O PD 1 declara pensar, tanto a partir de sua visão de técnico, como em sua opinião como cidadão, que o escalonamento dos preços da água deveria ser muito mais severo. Por conta desse processo de cobrança, pensa o entrevistado que indiretamente já vigora a imposição de uma “punição” para o usuário que gasta água excessivamente e que estas faixas de remuneração atendem à necessidade de medidas de conservação. Adverte que a “tendência é que quanto mais escasso se tornar o recurso”, as faixas de remuneração passarão a ser “mais severas e desestimulantes ao consumo de água”.

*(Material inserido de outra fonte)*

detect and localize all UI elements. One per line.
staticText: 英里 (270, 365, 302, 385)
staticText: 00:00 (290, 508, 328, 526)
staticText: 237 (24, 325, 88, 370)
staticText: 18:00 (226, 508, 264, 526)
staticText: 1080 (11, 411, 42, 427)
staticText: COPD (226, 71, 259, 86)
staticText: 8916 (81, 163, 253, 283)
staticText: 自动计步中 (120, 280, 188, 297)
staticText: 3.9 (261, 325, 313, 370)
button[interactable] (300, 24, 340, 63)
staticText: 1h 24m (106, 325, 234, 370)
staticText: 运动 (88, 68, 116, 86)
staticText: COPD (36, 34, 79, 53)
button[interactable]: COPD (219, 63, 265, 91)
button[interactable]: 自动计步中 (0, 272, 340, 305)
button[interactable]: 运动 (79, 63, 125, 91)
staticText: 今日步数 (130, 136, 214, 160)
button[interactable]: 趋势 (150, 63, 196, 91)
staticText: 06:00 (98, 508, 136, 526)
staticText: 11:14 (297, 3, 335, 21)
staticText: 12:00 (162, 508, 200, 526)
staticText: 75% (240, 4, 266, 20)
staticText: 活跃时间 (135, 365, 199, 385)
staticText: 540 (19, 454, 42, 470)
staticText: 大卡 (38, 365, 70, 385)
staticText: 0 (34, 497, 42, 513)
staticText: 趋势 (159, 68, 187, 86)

Para GP 2 e para GP 1, os incentivos são mais eficientes que medidas punitivas. Sugerem que incentivos fiscais seriam os mais recomendados e citam como exemplo desconto no ICMS, ou o ICMS ecológico. GP 2 declara:
A história do “prende, arrebenta, multa” já está com os seus dias contados – é muito limitada. Multa o sujeito, ele não paga, vai para a Justiça, recorre e aquilo fica nada. Enquanto que um mecanismo de incentivo, com a participação desse usuário discutindo a norma, a lei junto – tem mais efetividade. Eu sou mais pelos mecanismos de mercado, mecanismos de incentivo eu vejo como uma ótima saída. Só que também ainda é muito incipiente.
GP 2 entende que Políticas Públicas só seriam eficientes para exercer pressão sobre os usuários em caso de um fato novo, tal como se passou quando ocorreu “aquela megaestiagem em São Paulo. Então a megaestiagem forçou tanto a SABESP – a economizar e aumentar a tarifa –como as indústrias. Neste caso há um fato novo”.
O GI 1 declara ser a favor do incentivo, mas que a sua observação da realidade do mercado revela que “às vezes, muitas indústrias só assumem, mudam ou fazem alguma coisa a partir do momento que existe uma cobrança ou o estabelecimento de uma sanção, ou de uma proibição, ou algo do gênero”. O GI 1 entende que inicialmente devem ser estabelecidos mecanismos de incentivo, o que
favoreceria que a grande maioria das indústrias adotassem o reúso e passado algum tempo poderiam ser estabelecidas normas e regras com punição. GI 1 complementa seu raciocínio:
Se não há nada e de repente é estabelecida a punição, é complicado, porque observamos que a indústria tem que ir se refazendo, se adaptando, então acho que uma forma inicial seria incentivar e depois, para as empresas restantes, ou para as empresas que realmente não utilizarem estes mecanismos, aí pode impor regras punitivas.
Para o GI 2, em geral, as empresas têm maior preocupação com as medidas punitivas do que com os incentivos, circunstância que entende ocorrer porque a punição tem maior vulto do que os incentivos.
6.3 VALÊNCIA DE REMÉDIOS NORMATIVOS
No que toca a utilidade das normas para incentivar o reúso de água, o PD 2 tem a opinião de que é necessário que sejam postas em prática e que sejam elaboradas em definições específicas para cada região. Acrescenta entender que os resultados dos estudos feitos devem ser integrados à legislação. Cita que os Decretos Municipais de Curitiba nº 293 e 176 apresentam falhas, justamente porque desconsiderariam os dados por ele apresentados.
O GI 2 diz compreender que já existe a benesse concedida por meio da Resolução nº 05/2013 do COALIAR – o que faltaria seria colocar a norma em prática. Menciona que, quando possível, as empresas fazem o necessário para ter direito a benefícios da ordem da bonificação e que tal situação não tem se configurado por falta de melhor disseminação das informações, providência que julga que seria simples de ser adotada.
O demais entrevistados não se manifestaram espeficamente sobre a validade das normas.